Action item: Output the data below only from the line containing "sobre Necesidad de" up to and including the line containing "учреждения либо фамилия", exact and with the pictures left out.

Information supplied:

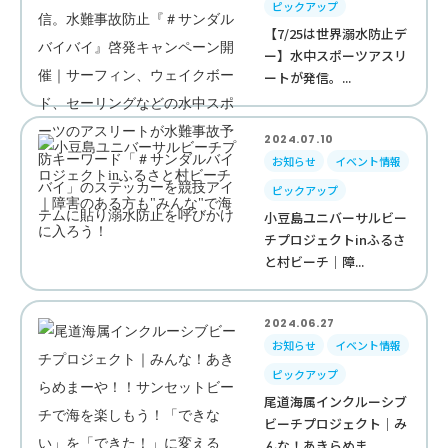
ピックアップ
【7/25は世界溺水防止デ
ー】水中スポーツアスリ
ートが発信。...
2024.07.10
お知らせ
イベント情報
ピックアップ
小豆島ユニバーサルビー
チプロジェクトinふるさ
と村ビーチ｜障...
2024.06.27
お知らせ
イベント情報
ピックアップ
尾道海属インクルーシブ
ビーチプロジェクト｜み
んな！あきらめま...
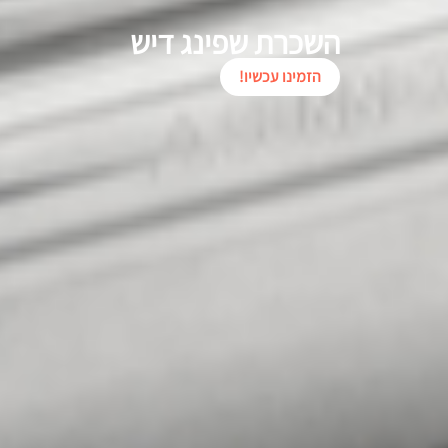
השכרת שפינג דיש
הזמינו עכשיו!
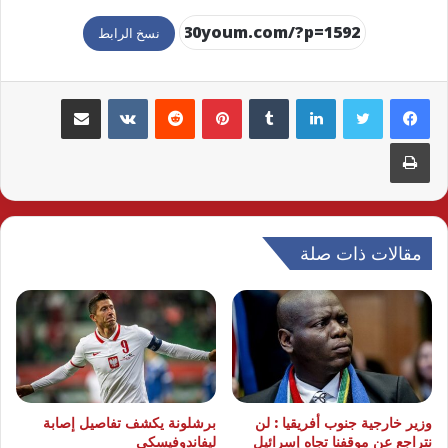
نسخ الرابط
لينكدإن
بينتيريست
مشاركة عبر البريد
طباعة
مقالات ذات صلة
وزير خارجية جنوب أفريقيا : لن
برشلونة يكشف تفاصيل إصابة
نتراجع عن موقفنا تجاه إسرائيل
ليفاندوفيسكي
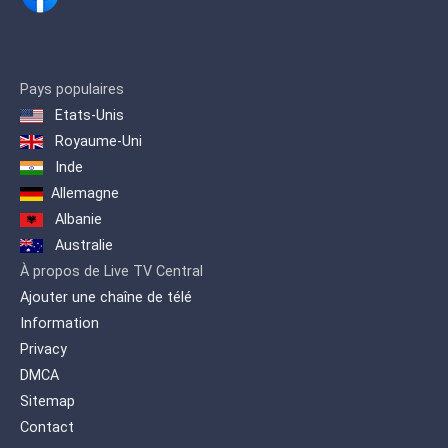
Pays populaires
Etats-Unis
Royaume-Uni
Inde
Allemagne
Albanie
Australie
À propos de Live TV Central
Ajouter une chaîne de télé
Information
Privacy
DMCA
Sitemap
Contact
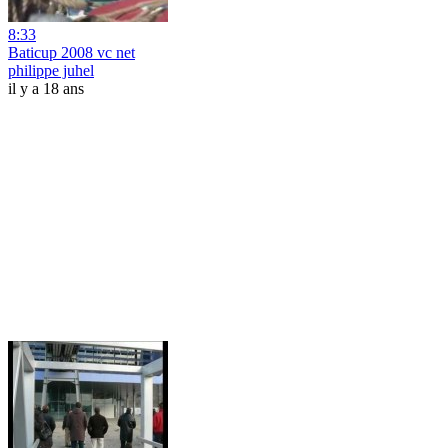
8:33
Baticup 2008 vc net
philippe juhel
il y a 18 ans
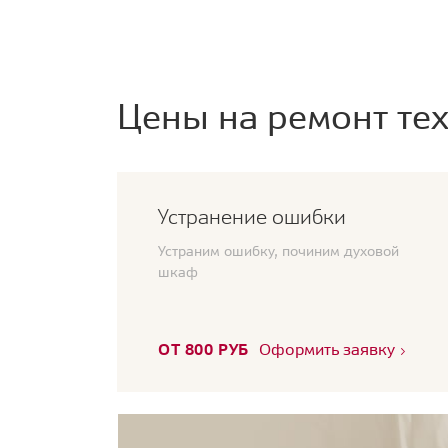
Цены на ремонт тех
Устранение ошибки
Устраним ошибку, починим духовой
шкаф
ОТ 800 РУБ
Оформить заявку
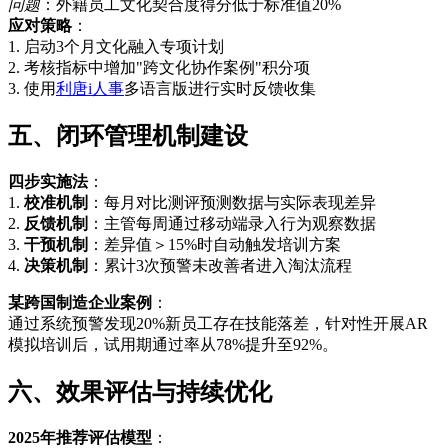
问题
：外籍员工文化契合度得分低于标准值20%
应对策略
：
1. 启动3个月文化融入专项计划
2. 考核指标中增加"跨文化协作案例"积分项
3. 使用
利唐i人事
多语言版进行实时反馈收集
五、闭环管理机制建设
四步实施法
：
1.
校准机制
：每月对比测评预测数据与实际表现差异
2.
反馈机制
：主管每周通过移动端录入行为观察数据
3.
干预机制
：差异值＞15%时自动触发培训方案
4.
决策机制
：累计3次预警未改善者进入淘汰流程
某跨国制造企业案例
：
通过系统预警发现20%新员工存在技能落差，针对性开展AR
模拟培训后，试用期通过率从78%提升至92%。
六、效果评估与持续优化
2025年推荐评估模型
：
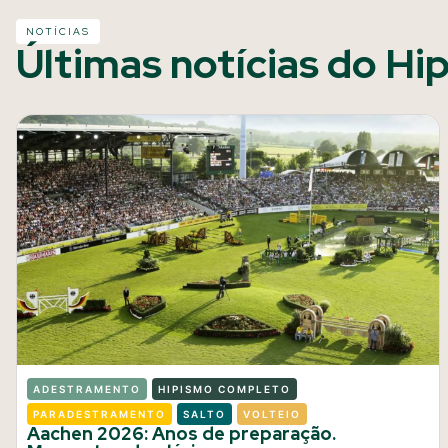
NOTÍCIAS
Últimas notícias do Hi
ADESTRAMENTO
HIPISMO COMPLETO
PARADESTRAMENTO
SALTO
VOLTEIO
Aachen 2026: Anos de preparação.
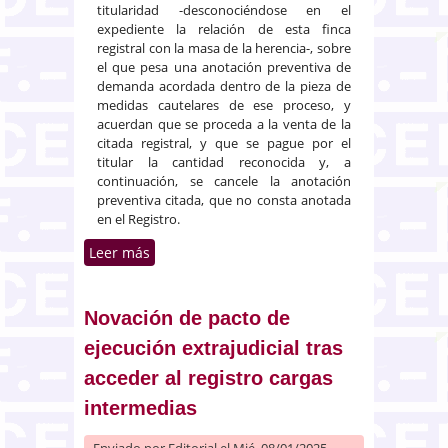
titularidad -desconociéndose en el
expediente la relación de esta finca
registral con la masa de la herencia-, sobre
el que pesa una anotación preventiva de
demanda acordada dentro de la pieza de
medidas cautelares de ese proceso, y
acuerdan que se proceda a la venta de la
citada registral, y que se pague por el
titular la cantidad reconocida y, a
continuación, se cancele la anotación
preventiva citada, que no consta anotada
en el Registro.
Leer más
sobre Necesidad de
protocolización notarial de la
homologación de una
transacción judicial
Novación de pacto de
ejecución extrajudicial tras
acceder al registro cargas
intermedias
Enviado por
Editorial
el Mié, 08/01/2025 -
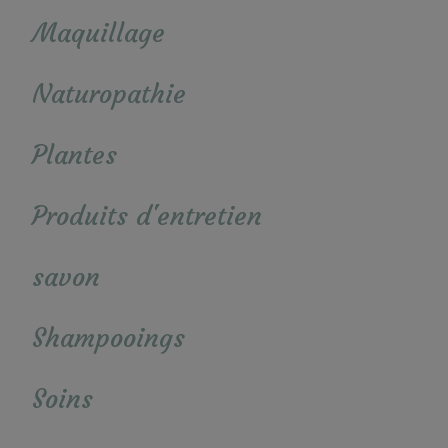
Maquillage
Naturopathie
Plantes
Produits d'entretien
savon
Shampooings
Soins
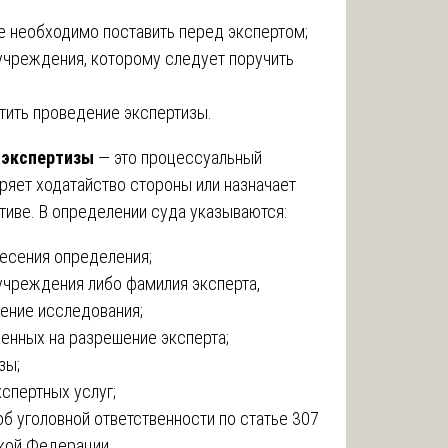
ые необходимо поставить перед экспертом;
 учреждения, которому следует поручить
атить проведение экспертизы.
 экспертизы
— это процессуальный
ряет ходатайство стороны или назначает
тиве. В определении суда указываются:
несения определения;
учреждения либо фамилия эксперта,
ение исследования;
ленных на разрешение эксперта;
зы;
кспертных услуг;
б уголовной ответственности по статье 307
кой Федерации.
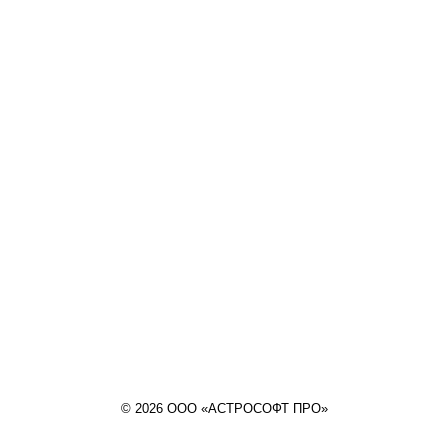
© 2026 ООО «АСТРОСОФТ ПРО»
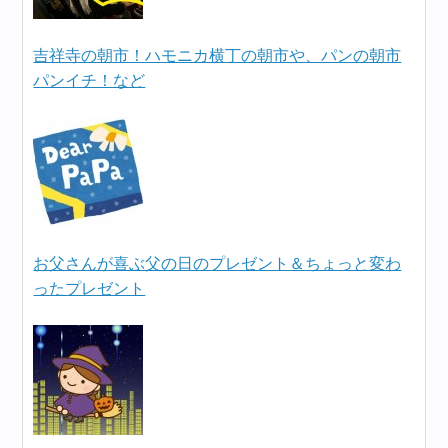
吉祥寺の朝市！ハモニカ横丁の朝市や、パンの朝市
パンイチ！など
お父さんが喜ぶ父の日のプレゼント＆ちょっと変わ
ったプレゼント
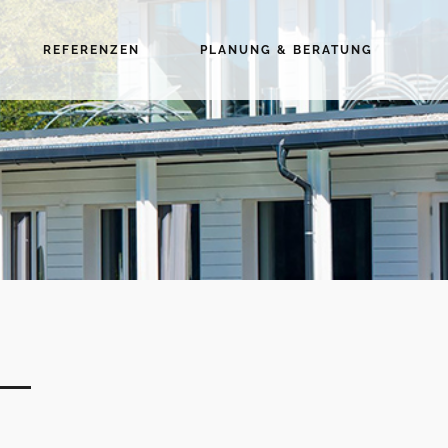
REFERENZEN
PLANUNG & BERATUNG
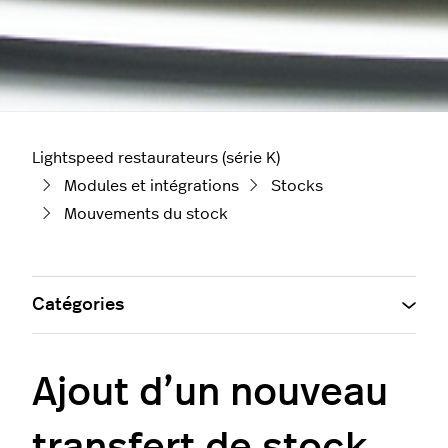
Lightspeed restaurateurs (série K)
Modules et intégrations
Stocks
Mouvements du stock
Catégories
Ajout d’un nouveau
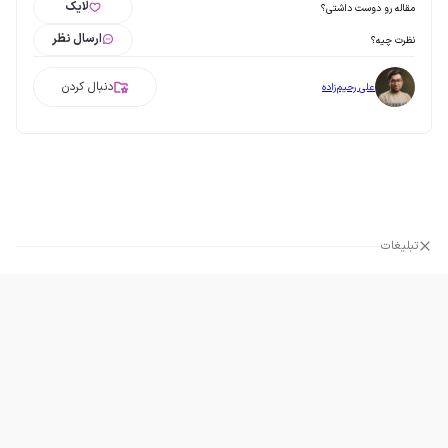
لایک
مقاله رو دوست داشتی؟
ارسال نظر
نظرت چیه؟
دنبال کردن
علی رحیم‌زاده
تبلیغات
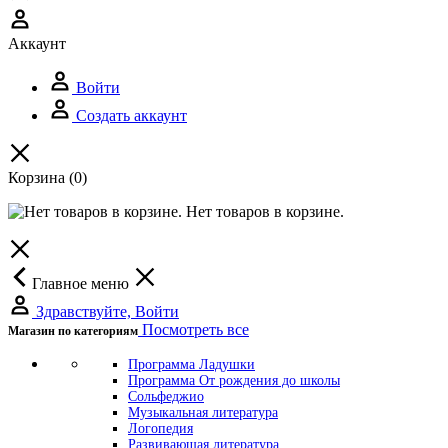
Аккаунт
Войти
Создать аккаунт
Корзина
(0)
Нет товаров в корзине.
Главное меню
Здравствуйте, Войти
Посмотреть все
Магазин по категориям
Программа Ладушки
Программа От рождения до школы
Сольфеджио
Музыкальная литература
Логопедия
Развивающая литература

Exercise response:
sobre Necesidad de
protocolización notarial de la
homologación de una
transacción judicial
Novación de pacto de
ejecución extrajudicial tras
acceder al registro cargas
intermedias
Enviado por
Editorial
el Mié, 08/01/2025 -
Maquillage
Naturopathie
Plantes
Produits d'entretien
savon
Shampooings
Soins
ые необходимо поставить перед экспертом;
 учреждения, которому следует поручить
атить проведение экспертизы.
 экспертизы
— это процессуальный
ряет ходатайство стороны или назначает
тиве. В определении суда указываются:
несения определения;
учреждения либо фамилия эксперта,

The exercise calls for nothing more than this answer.